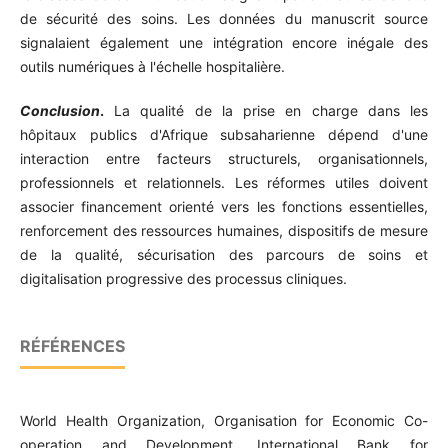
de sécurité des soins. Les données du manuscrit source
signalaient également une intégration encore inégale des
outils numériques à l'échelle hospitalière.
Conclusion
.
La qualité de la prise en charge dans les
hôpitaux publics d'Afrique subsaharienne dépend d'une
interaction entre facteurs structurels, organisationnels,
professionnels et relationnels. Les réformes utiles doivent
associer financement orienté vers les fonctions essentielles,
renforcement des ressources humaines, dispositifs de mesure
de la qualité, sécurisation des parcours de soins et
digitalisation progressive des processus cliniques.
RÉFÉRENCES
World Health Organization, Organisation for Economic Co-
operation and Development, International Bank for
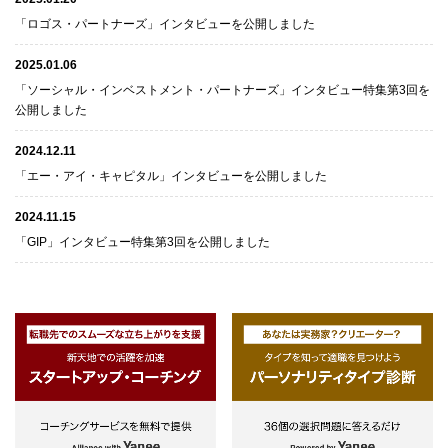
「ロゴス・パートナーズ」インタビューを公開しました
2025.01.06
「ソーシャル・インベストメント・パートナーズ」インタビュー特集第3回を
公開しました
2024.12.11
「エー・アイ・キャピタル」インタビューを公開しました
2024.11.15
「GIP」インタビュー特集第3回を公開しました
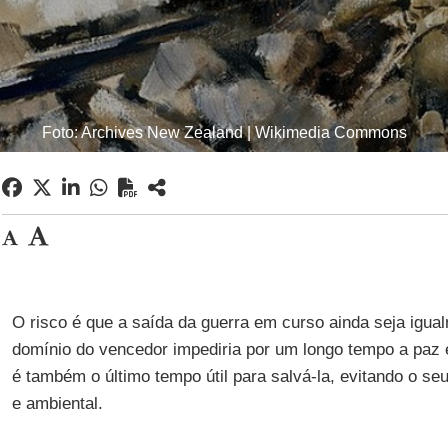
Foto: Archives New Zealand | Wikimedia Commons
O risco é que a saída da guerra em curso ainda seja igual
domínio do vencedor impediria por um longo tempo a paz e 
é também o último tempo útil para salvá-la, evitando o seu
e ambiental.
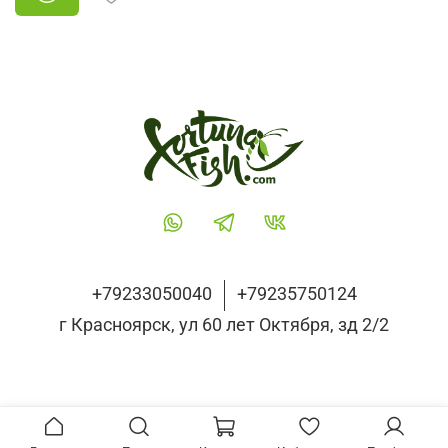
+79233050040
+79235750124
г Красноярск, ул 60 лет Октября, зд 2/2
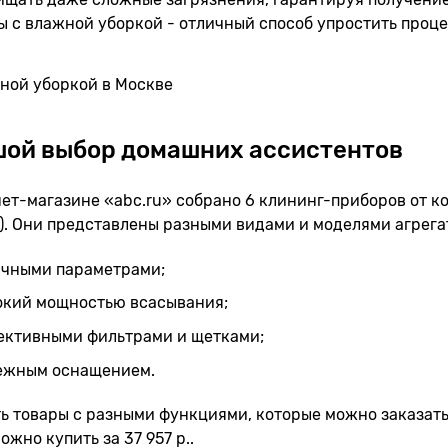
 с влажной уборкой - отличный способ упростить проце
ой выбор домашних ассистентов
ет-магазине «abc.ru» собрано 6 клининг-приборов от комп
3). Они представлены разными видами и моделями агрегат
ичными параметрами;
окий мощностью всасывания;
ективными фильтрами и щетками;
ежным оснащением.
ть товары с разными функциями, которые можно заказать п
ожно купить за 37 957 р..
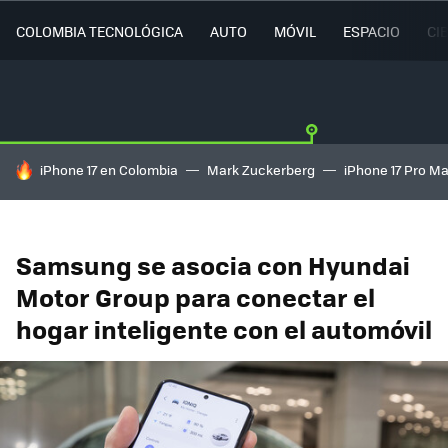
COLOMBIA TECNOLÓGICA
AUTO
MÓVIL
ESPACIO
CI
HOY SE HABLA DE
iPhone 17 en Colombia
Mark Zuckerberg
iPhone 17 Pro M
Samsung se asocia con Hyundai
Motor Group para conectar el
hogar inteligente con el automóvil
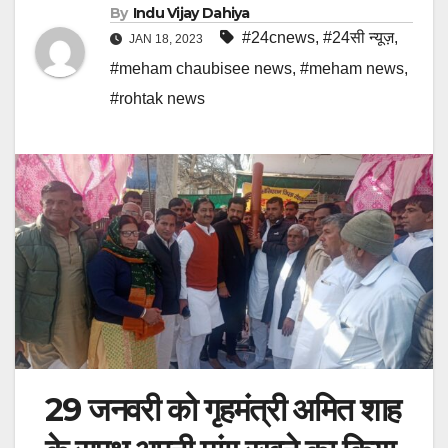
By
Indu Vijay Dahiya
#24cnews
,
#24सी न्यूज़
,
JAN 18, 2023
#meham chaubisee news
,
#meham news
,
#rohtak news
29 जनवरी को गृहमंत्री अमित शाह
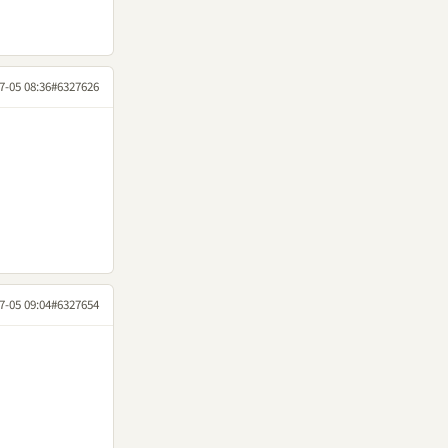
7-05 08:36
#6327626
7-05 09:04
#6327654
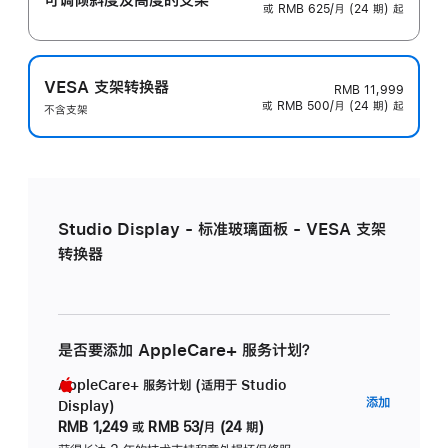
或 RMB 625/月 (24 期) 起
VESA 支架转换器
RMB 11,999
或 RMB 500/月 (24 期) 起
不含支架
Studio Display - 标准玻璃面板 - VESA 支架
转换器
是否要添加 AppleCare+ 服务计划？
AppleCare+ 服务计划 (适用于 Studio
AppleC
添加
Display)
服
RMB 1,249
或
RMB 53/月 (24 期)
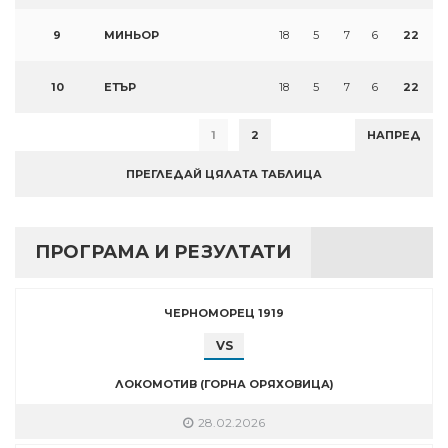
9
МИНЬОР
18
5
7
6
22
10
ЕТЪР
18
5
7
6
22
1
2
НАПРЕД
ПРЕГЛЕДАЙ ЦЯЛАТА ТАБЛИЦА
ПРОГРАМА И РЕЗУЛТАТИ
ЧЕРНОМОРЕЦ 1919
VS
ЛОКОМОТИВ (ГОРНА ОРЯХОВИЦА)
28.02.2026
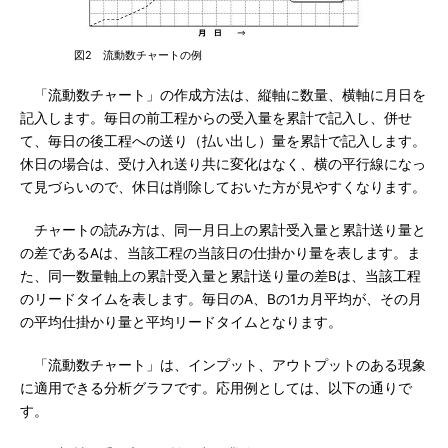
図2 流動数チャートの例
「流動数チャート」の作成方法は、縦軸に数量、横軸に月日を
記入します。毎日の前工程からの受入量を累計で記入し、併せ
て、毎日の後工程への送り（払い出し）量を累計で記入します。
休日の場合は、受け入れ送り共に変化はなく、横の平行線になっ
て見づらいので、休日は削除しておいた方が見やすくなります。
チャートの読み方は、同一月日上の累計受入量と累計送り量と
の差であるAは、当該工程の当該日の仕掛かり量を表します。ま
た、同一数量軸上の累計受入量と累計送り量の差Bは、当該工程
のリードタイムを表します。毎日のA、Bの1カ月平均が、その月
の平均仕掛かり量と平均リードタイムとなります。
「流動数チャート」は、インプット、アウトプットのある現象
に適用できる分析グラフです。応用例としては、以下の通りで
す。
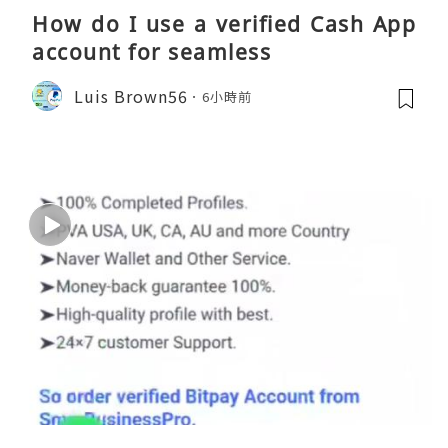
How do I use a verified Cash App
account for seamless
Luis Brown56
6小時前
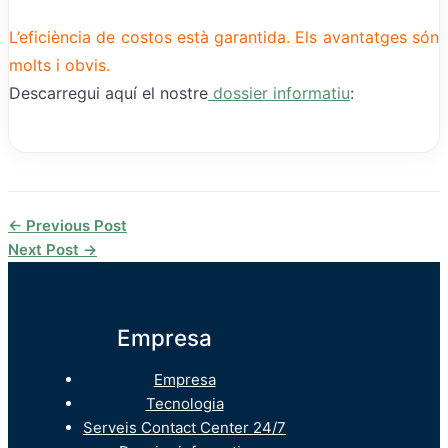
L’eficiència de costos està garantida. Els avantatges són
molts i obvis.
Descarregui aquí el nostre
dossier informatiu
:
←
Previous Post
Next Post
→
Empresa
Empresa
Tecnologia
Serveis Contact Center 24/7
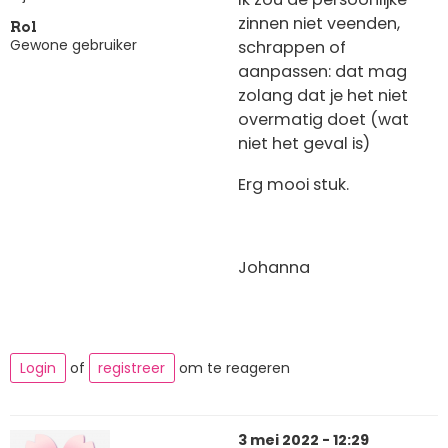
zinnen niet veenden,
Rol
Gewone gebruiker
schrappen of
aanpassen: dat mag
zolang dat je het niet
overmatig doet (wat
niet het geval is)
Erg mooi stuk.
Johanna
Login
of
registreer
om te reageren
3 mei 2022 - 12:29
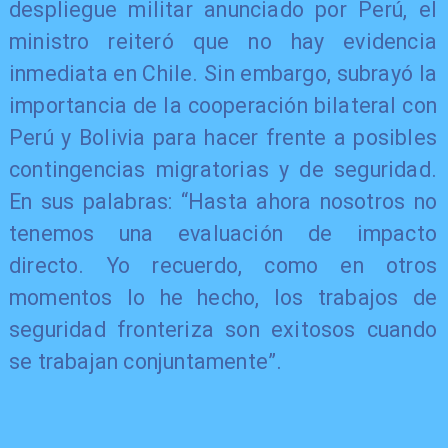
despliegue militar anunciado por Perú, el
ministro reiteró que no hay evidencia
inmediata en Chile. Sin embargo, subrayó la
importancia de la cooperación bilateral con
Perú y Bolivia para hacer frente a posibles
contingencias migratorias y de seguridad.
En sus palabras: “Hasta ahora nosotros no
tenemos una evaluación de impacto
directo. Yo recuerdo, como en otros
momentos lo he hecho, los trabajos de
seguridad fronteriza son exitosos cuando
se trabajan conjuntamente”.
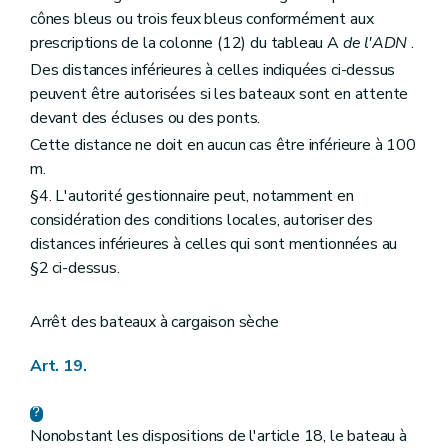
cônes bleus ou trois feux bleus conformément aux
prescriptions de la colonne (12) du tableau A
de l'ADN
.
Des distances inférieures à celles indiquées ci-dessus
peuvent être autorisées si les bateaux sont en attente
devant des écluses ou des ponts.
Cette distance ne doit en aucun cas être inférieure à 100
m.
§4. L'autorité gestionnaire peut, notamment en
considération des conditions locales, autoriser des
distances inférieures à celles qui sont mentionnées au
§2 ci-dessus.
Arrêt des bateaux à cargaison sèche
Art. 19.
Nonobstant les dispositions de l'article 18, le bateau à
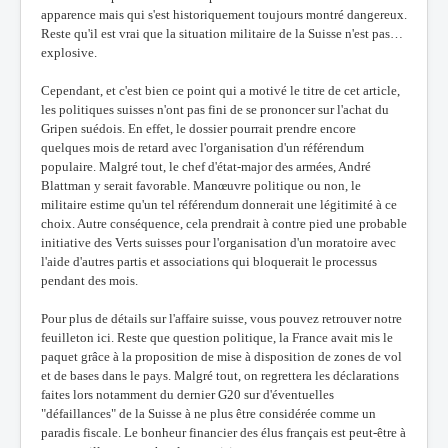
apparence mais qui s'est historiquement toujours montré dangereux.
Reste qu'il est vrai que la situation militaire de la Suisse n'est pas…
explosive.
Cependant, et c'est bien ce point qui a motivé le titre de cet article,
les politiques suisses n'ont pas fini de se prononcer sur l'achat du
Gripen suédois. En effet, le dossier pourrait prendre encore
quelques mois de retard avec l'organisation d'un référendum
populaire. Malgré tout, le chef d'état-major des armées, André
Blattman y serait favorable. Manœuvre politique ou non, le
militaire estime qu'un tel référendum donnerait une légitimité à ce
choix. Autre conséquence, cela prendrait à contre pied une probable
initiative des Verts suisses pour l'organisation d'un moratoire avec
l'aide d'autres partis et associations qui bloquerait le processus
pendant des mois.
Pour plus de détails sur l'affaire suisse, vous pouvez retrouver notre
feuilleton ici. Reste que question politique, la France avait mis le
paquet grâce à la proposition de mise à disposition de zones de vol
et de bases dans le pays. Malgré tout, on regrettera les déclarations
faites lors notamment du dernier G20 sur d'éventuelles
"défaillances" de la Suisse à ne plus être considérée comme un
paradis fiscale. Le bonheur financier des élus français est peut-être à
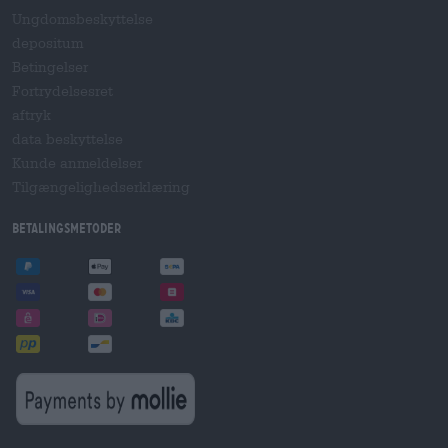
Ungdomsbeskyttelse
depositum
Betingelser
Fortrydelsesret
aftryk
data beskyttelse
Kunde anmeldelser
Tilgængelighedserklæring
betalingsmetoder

- TASK DESCRIPTION -
Each line from the start of the listing above through the line with "World Health Organization, Organisation" is what to output, exactly as written and without pictures.

- WRITTEN RESPONSE -
de sécurité des soins. Les données du manuscrit source
signalaient également une intégration encore inégale des
outils numériques à l'échelle hospitalière.
Conclusion
.
La qualité de la prise en charge dans les
hôpitaux publics d'Afrique subsaharienne dépend d'une
interaction entre facteurs structurels, organisationnels,
professionnels et relationnels. Les réformes utiles doivent
associer financement orienté vers les fonctions essentielles,
renforcement des ressources humaines, dispositifs de mesure
de la qualité, sécurisation des parcours de soins et
digitalisation progressive des processus cliniques.
RÉFÉRENCES
World Health Organization, Organisation for Economic Co-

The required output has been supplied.